A verbatim reproduction of the lines below, from the line containing "1940 (597, 836)" through the line containing "For every named target in this 1024×1166", both ends included, is the whole required output.

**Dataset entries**
================
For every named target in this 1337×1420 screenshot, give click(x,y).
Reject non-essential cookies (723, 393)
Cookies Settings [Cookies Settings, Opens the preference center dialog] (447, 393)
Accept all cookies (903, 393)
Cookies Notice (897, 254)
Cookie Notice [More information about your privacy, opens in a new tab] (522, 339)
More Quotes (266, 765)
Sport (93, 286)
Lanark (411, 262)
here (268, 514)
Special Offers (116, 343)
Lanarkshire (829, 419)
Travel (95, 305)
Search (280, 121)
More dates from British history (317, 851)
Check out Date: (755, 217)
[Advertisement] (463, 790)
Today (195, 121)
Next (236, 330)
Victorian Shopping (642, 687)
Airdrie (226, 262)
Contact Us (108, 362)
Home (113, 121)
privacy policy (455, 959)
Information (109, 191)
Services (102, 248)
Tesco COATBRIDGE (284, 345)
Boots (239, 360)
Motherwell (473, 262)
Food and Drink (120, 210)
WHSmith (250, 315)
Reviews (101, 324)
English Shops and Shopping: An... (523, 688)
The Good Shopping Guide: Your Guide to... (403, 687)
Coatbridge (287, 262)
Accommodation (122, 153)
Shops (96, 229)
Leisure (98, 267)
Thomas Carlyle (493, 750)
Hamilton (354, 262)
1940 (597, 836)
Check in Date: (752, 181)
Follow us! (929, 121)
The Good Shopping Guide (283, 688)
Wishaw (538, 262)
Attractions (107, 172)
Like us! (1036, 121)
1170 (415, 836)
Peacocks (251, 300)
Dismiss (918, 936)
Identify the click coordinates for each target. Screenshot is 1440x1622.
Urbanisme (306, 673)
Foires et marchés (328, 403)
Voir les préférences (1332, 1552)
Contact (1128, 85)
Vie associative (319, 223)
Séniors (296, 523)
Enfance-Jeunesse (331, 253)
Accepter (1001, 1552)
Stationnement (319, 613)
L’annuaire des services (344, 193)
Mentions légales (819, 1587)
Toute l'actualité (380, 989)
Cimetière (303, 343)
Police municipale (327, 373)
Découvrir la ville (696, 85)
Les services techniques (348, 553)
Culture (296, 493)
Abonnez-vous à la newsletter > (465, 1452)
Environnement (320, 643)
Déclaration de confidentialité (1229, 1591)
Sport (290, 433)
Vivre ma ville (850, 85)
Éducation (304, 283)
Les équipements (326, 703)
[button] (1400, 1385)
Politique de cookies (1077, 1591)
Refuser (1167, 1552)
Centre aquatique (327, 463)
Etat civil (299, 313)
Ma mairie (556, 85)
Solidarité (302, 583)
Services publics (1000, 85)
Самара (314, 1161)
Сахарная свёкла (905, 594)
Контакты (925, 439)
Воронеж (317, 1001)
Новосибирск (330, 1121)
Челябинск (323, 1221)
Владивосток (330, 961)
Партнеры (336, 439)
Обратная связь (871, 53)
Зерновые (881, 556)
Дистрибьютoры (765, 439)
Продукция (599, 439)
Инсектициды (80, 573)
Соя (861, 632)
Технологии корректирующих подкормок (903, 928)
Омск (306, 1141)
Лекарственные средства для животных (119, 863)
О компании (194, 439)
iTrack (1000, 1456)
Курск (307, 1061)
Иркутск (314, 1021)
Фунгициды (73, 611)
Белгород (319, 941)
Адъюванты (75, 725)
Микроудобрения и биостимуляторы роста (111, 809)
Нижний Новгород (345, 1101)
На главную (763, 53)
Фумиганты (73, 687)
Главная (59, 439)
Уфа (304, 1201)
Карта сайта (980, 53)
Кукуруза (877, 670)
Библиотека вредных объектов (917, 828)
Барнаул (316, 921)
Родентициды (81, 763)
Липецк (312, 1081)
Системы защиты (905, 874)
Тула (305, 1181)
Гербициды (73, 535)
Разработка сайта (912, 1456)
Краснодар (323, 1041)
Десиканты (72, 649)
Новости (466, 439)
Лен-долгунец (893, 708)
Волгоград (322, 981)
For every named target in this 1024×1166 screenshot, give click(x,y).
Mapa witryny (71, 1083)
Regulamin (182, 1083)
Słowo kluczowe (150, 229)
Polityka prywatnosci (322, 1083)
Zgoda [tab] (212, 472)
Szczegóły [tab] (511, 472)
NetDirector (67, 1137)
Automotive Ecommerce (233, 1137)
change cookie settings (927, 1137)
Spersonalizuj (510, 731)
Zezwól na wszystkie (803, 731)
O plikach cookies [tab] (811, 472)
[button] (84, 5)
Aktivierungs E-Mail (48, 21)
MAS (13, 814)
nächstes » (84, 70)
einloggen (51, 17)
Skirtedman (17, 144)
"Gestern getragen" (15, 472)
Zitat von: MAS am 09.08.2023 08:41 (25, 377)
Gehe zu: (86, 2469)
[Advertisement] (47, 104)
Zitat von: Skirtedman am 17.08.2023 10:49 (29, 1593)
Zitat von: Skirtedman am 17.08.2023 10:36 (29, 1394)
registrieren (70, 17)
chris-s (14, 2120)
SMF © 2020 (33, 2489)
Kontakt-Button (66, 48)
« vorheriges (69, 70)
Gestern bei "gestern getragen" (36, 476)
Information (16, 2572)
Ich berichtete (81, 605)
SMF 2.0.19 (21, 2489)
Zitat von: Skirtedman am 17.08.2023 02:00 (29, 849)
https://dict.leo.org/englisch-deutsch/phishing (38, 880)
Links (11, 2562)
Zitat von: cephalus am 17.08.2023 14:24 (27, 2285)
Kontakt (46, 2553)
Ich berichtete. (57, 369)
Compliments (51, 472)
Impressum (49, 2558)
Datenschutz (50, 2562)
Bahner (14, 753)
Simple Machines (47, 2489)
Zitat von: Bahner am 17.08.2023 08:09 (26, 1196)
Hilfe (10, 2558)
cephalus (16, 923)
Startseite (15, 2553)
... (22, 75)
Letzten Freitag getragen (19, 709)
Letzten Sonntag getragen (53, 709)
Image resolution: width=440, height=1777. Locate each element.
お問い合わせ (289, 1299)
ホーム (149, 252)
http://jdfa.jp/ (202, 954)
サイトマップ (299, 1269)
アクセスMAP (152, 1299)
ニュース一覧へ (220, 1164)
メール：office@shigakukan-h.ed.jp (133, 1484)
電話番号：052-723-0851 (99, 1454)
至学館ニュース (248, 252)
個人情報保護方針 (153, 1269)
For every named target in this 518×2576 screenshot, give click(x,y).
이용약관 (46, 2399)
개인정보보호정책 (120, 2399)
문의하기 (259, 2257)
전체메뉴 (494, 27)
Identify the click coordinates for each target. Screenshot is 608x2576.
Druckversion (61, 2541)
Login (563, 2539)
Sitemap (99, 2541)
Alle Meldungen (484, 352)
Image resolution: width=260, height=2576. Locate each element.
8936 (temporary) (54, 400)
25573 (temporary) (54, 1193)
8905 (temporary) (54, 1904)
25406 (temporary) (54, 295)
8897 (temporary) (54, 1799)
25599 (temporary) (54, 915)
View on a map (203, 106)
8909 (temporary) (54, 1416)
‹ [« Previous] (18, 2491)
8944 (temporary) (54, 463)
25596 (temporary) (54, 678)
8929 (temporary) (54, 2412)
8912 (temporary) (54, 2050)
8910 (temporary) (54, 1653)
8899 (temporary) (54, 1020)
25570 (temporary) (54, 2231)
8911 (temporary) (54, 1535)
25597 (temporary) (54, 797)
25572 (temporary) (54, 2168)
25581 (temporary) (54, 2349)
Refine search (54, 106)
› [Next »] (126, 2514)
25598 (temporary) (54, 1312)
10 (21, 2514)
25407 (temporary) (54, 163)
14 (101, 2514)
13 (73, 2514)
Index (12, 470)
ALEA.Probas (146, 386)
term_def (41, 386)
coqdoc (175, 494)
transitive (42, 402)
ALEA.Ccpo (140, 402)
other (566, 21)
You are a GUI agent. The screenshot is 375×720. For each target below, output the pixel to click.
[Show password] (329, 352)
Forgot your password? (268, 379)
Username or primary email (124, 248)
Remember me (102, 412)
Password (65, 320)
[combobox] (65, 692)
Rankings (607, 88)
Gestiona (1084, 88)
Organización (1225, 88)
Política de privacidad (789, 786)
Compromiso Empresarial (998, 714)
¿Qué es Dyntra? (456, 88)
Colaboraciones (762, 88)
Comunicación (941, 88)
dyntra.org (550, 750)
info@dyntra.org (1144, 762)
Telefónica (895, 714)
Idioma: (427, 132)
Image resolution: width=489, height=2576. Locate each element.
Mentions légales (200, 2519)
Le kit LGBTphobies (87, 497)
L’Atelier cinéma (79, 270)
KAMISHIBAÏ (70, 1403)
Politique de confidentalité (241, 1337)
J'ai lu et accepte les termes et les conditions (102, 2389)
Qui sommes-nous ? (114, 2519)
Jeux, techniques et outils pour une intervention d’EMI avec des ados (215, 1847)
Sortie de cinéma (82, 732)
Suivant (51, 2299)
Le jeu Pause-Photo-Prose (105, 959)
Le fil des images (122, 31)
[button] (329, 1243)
================
**Result below**
1940 (597, 836)
Check in Date: (752, 181)
Follow us! (929, 121)
The Good Shopping Guide (283, 688)
Wishaw (538, 262)
Attractions (107, 172)
Like us! (1036, 121)
1170 (415, 836)
Peacocks (251, 300)
Dismiss (918, 936)
Identify the click coordinates for each target. Screenshot is 1440x1622.
Urbanisme (306, 673)
Foires et marchés (328, 403)
Voir les préférences (1332, 1552)
Contact (1128, 85)
Vie associative (319, 223)
Séniors (296, 523)
Enfance-Jeunesse (331, 253)
Accepter (1001, 1552)
Stationnement (319, 613)
L’annuaire des services (344, 193)
Mentions légales (819, 1587)
Toute l'actualité (380, 989)
Cimetière (303, 343)
Police municipale (327, 373)
Découvrir la ville (696, 85)
Les services techniques (348, 553)
Culture (296, 493)
Abonnez-vous à la newsletter > (465, 1452)
Environnement (320, 643)
Déclaration de confidentialité (1229, 1591)
Sport (290, 433)
Vivre ma ville (850, 85)
Éducation (304, 283)
Les équipements (326, 703)
[button] (1400, 1385)
Politique de cookies (1077, 1591)
Refuser (1167, 1552)
Centre aquatique (327, 463)
Etat civil (299, 313)
Ma mairie (556, 85)
Solidarité (302, 583)
Services publics (1000, 85)
Самара (314, 1161)
Сахарная свёкла (905, 594)
Контакты (925, 439)
Воронеж (317, 1001)
Новосибирск (330, 1121)
Челябинск (323, 1221)
Владивосток (330, 961)
Партнеры (336, 439)
Обратная связь (871, 53)
Зерновые (881, 556)
Дистрибьютoры (765, 439)
Продукция (599, 439)
Инсектициды (80, 573)
Соя (861, 632)
Технологии корректирующих подкормок (903, 928)
Омск (306, 1141)
Лекарственные средства для животных (119, 863)
О компании (194, 439)
iTrack (1000, 1456)
Курск (307, 1061)
Иркутск (314, 1021)
Фунгициды (73, 611)
Белгород (319, 941)
Адъюванты (75, 725)
Микроудобрения и биостимуляторы роста (111, 809)
Нижний Новгород (345, 1101)
На главную (763, 53)
Фумиганты (73, 687)
Главная (59, 439)
Уфа (304, 1201)
Карта сайта (980, 53)
Кукуруза (877, 670)
Библиотека вредных объектов (917, 828)
Барнаул (316, 921)
Родентициды (81, 763)
Липецк (312, 1081)
Системы защиты (905, 874)
Тула (305, 1181)
Гербициды (73, 535)
Разработка сайта (912, 1456)
Краснодар (323, 1041)
Десиканты (72, 649)
Новости (466, 439)
Лен-долгунец (893, 708)
Волгоград (322, 981)
For every named target in this 1024×1166 screenshot, give click(x,y).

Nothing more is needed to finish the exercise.